SJ: Yes, I battled with the structure for years. I originally wrote 20,000 words of the historical part of the novel as the dissertation for the MA at Goldsmiths but I wanted to bring in the contemporary strand too. I tried sections as ‘books’, as different points of view. I rejected the notebook book-within-a-book structure then I returned to it then rejected again. I then divided the book into 20,000 word-ish chunks until finally I realised that the whole point of the book was the integration and the connection of the two stories and so I decided to flick backwards and forwards quite rapidly. In the end these sections ended up being roughly 3,500 words long, with some variations. I knew it was a gamble, the reader would be plunged into 1920s China then contemporary London and back which could be a bit dizzying, but it worked. The two narratives responded and reflected each other both narrative-wise and in terms of themes and nuances. Once this structure was in place I could think of the story as a whole in terms of plot and pace. It was a big breakthrough. After that I moved forward quickly and then it was a case of refining the detail.

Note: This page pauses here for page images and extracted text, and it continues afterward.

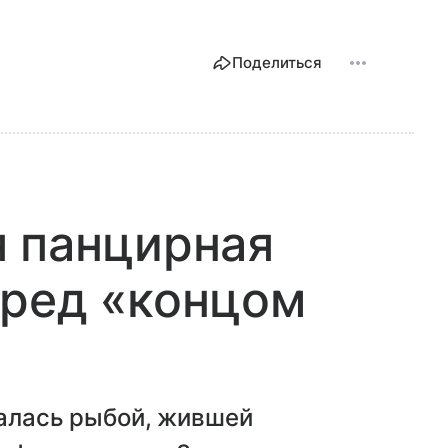
Поделиться
я панцирная
еред «концом
залась рыбой, жившей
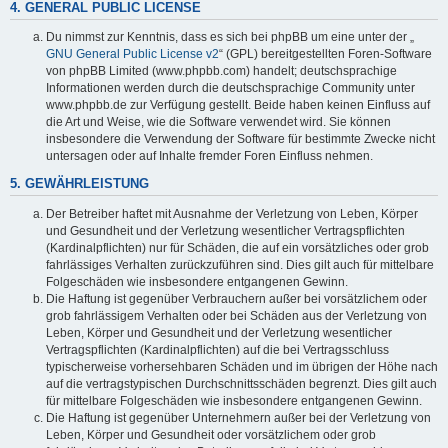
4. GENERAL PUBLIC LICENSE
Du nimmst zur Kenntnis, dass es sich bei phpBB um eine unter der „
GNU General Public License v2
“ (GPL) bereitgestellten Foren-Software
von phpBB Limited (www.phpbb.com) handelt; deutschsprachige
Informationen werden durch die deutschsprachige Community unter
www.phpbb.de zur Verfügung gestellt. Beide haben keinen Einfluss auf
die Art und Weise, wie die Software verwendet wird. Sie können
insbesondere die Verwendung der Software für bestimmte Zwecke nicht
untersagen oder auf Inhalte fremder Foren Einfluss nehmen.
5. GEWÄHRLEISTUNG
Der Betreiber haftet mit Ausnahme der Verletzung von Leben, Körper
und Gesundheit und der Verletzung wesentlicher Vertragspflichten
(Kardinalpflichten) nur für Schäden, die auf ein vorsätzliches oder grob
fahrlässiges Verhalten zurückzuführen sind. Dies gilt auch für mittelbare
Folgeschäden wie insbesondere entgangenen Gewinn.
Die Haftung ist gegenüber Verbrauchern außer bei vorsätzlichem oder
grob fahrlässigem Verhalten oder bei Schäden aus der Verletzung von
Leben, Körper und Gesundheit und der Verletzung wesentlicher
Vertragspflichten (Kardinalpflichten) auf die bei Vertragsschluss
typischerweise vorhersehbaren Schäden und im übrigen der Höhe nach
auf die vertragstypischen Durchschnittsschäden begrenzt. Dies gilt auch
für mittelbare Folgeschäden wie insbesondere entgangenen Gewinn.
Die Haftung ist gegenüber Unternehmern außer bei der Verletzung von
Leben, Körper und Gesundheit oder vorsätzlichem oder grob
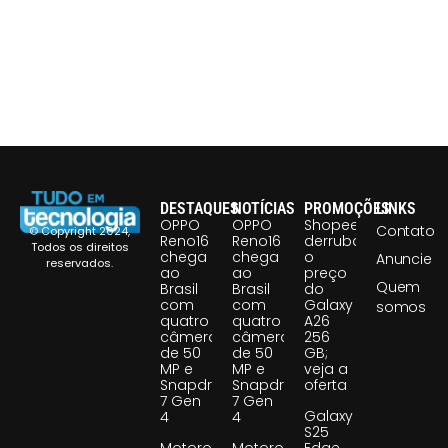
DESTAQUES
NOTÍCIAS
PROMOÇÕES
LINKS
OPPO
OPPO
Shopee
Contato
© Copyright 2024,
Reno16
Reno16
derruba
Todos os direitos
chega
chega
o
Anuncie
reservados.
ao
ao
preço
Quem
Brasil
Brasil
do
com
com
Galaxy
somos
quatro
quatro
A26
câmeras
câmeras
256
de 50
de 50
GB;
MP e
MP e
veja a
Snapdragon
Snapdragon
oferta
7 Gen
7 Gen
Galaxy
4
4
S25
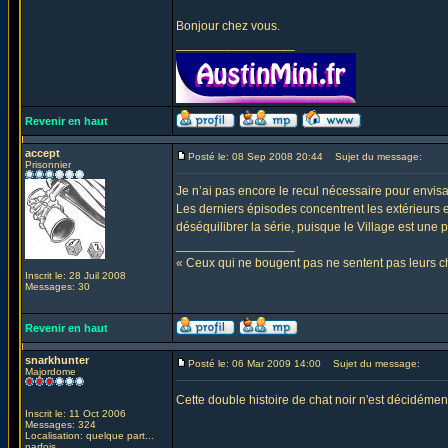
Bonjour chez vous.
_________________
Revenir en haut
accept
Posté le: 08 Sep 2008 20:44
Sujet du message:
Prisonnier
Je n’ai pas encore le recul nécessaire pour envisa
Les derniers épisodes concentrent les extérieurs e
déséquilibrer la série, puisque le Village est une 
_________________
« Ceux qui ne bougent pas ne sentent pas leurs
Inscrit le: 28 Juil 2008
Messages: 30
Revenir en haut
snarkhunter
Posté le: 06 Mar 2009 14:00
Sujet du message:
Majordome
Cette double histoire de chat noir n'est décidéme
Inscrit le: 11 Oct 2006
Messages: 324
Localisation: quelque part...
parfois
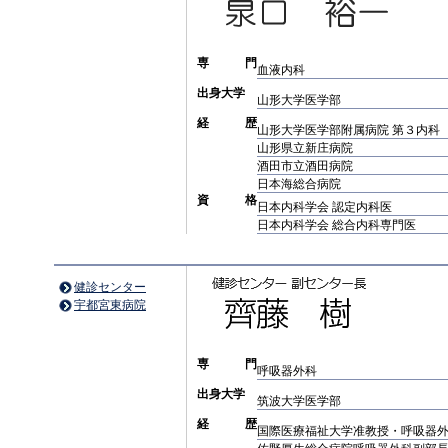
専 門
血液内科
出身大学
山形大学医学部
経 歴
山形大学医学部附属病院 第３内科
山形県立新庄病院
酒田市立酒田病院
日本海総合病院
資 格
日本内科学会 認定内科医
日本内科学会 総合内科専門医
健診センター
宇都宮東病院
専 門
呼吸器外科
出身大学
筑波大学医学部
経 歴
国際医療福祉大学准教授・呼吸器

PJ: What about Tayeb, where did he come from?
SJ: The third strand about Tayeb, the Yemeni character in London, was a surprise. He grew and ballooned unexpectedly and I had to jostle the narratives around to make sure he didn’t unbalance the structure.
PJ: I imagine that, in weaving the three strands into a whole you might have had to lose material, however fascinating. Successful novel writing is all in the revision – can you talk about that final revision process?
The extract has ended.